=== Exercise ===
Please copy the records below word for word, leaving out the pictures.

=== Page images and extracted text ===
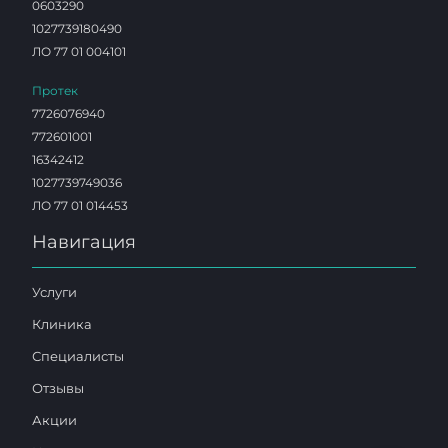
0603290
1027739180490
ЛО 77 01 004101
Протек
7726076940
772601001
16342412
1027739749036
ЛО 77 01 014453
Навигация
Услуги
Клиника
Специалисты
Отзывы
Акции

=== Output below ===
0603290
1027739180490
ЛО 77 01 004101
Протек
7726076940
772601001
16342412
1027739749036
ЛО 77 01 014453
Навигация
Услуги
Клиника
Специалисты
Отзывы
Акции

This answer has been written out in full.